StableDrag: Stable Dragging for Point-based Image Editing
Основні поняття
Designing a stable and precise drag-based editing framework, StableDrag, to enhance image manipulation through discriminative point tracking and confidence-based motion supervision.
Анотація
"StableDrag" is introduced as a framework for stable and precise point-based image editing. It addresses the limitations of existing dragging schemes by focusing on accurate point tracking and complete motion supervision. The proposed method aims to boost stability in long-range manipulation and ensure high-quality editing outcomes. By combining discriminative point tracking with confidence-based latent enhancement, two models, StableDrag-GAN and StableDrag-Diff, are instantiated for stable dragging performance. Extensive qualitative experiments and quantitative assessments on DragBench showcase the effectiveness of StableDrag in achieving stable and precise drag performance.
StableDrag
Статистика
DragDiffusion explores adapting the dragging scheme to diffusion models.

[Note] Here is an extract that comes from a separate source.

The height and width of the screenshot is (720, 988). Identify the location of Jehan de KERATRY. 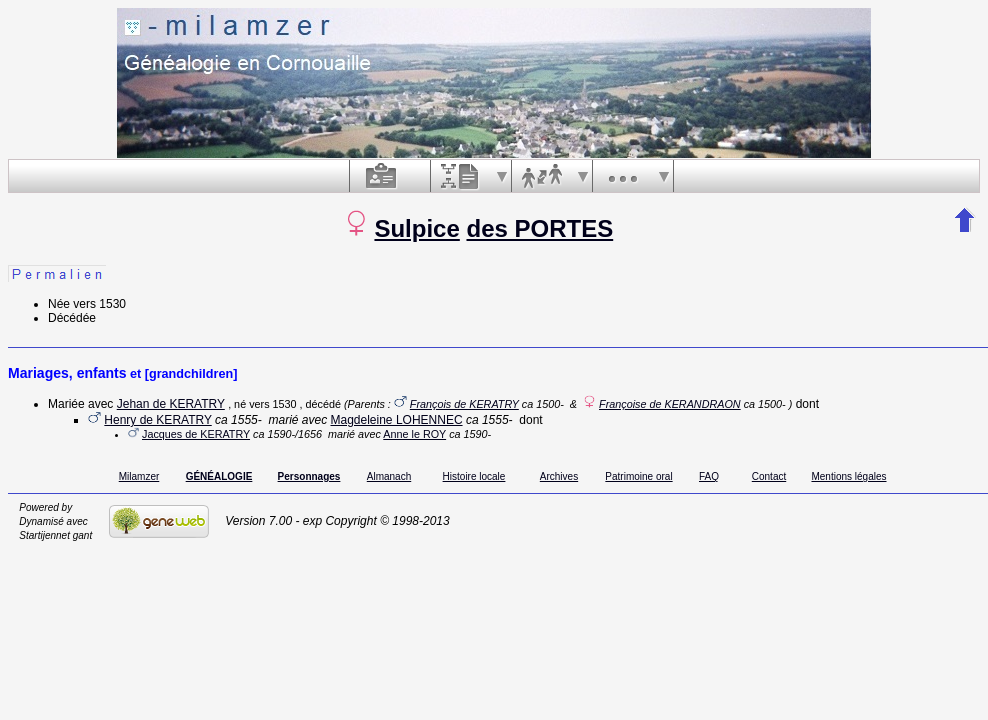 (171, 404).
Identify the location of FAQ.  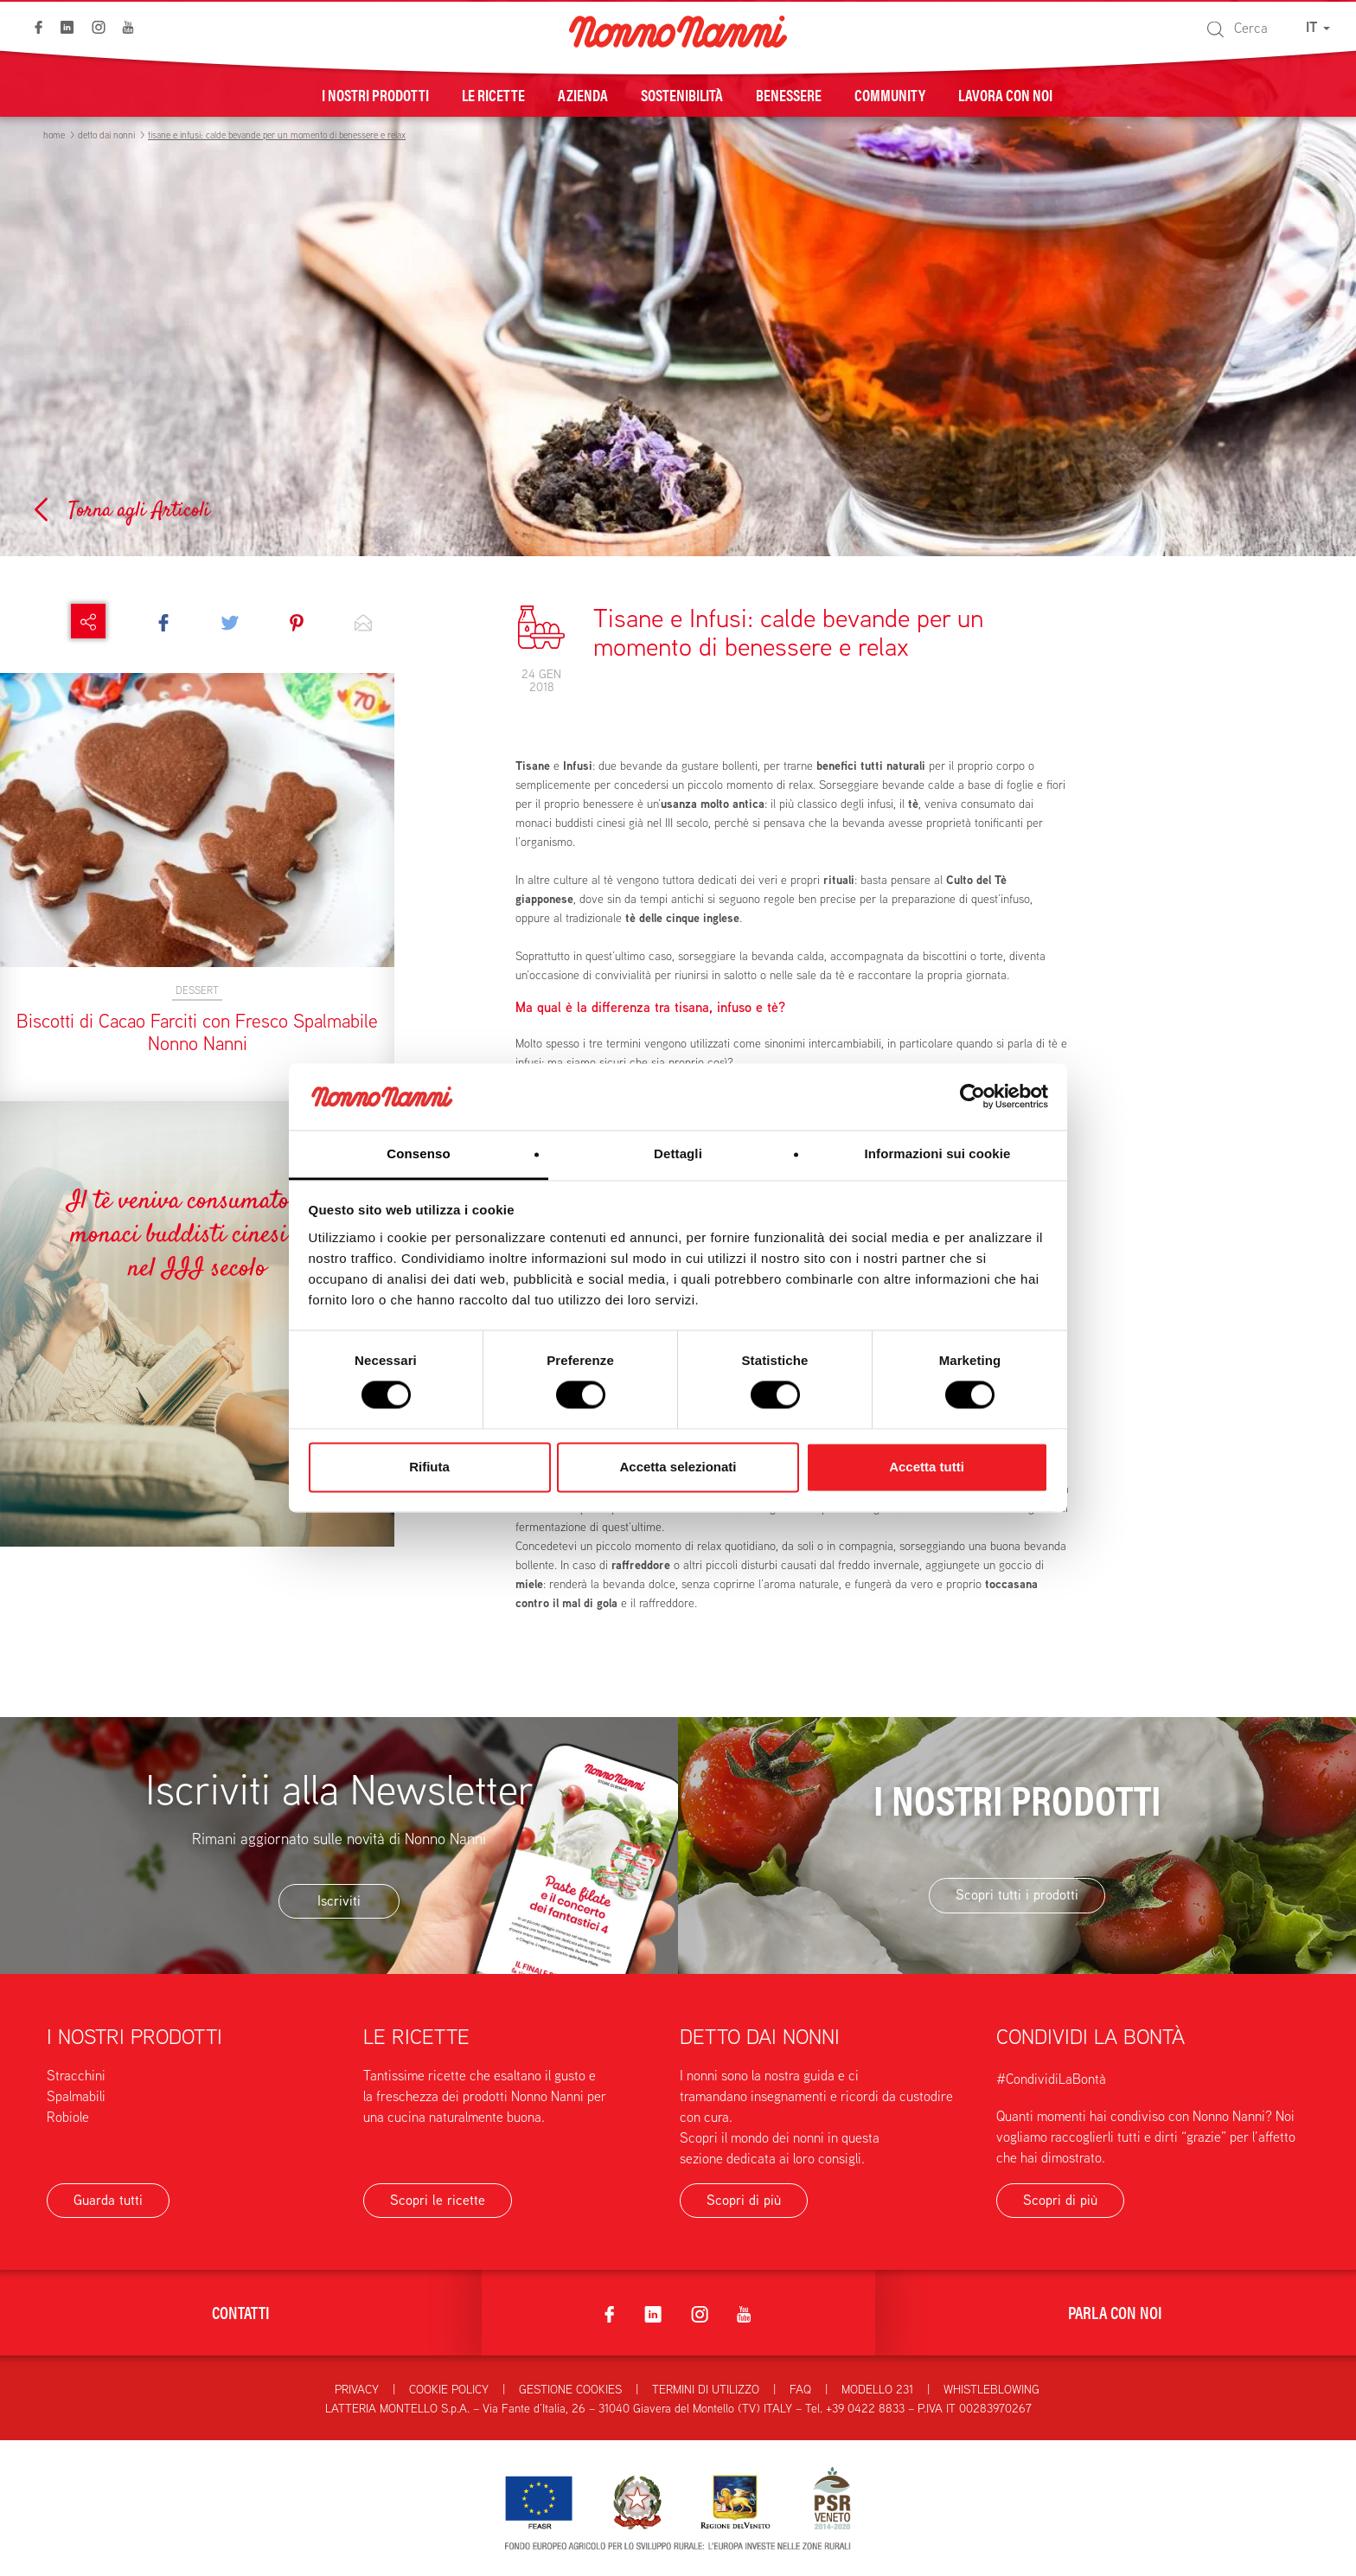 (800, 2389).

Discriminative point tracking model size: 1 × C × 1 × 1.
Learning rate for Adam optimizer: 0.01 for StableDrag-Diff, 0.001 for StableDrag-GAN.
Цитати
"Thanks to these unique designs, we instantiate two types of image editing models including StableDrag-GAN and StableDrag-Diff."
"Our contributions are summarized as follows: We propose a discriminative point tracking method."
"In detail, we utilize the tracking confidence score of the handle points to assess the quality of the current manipulation process."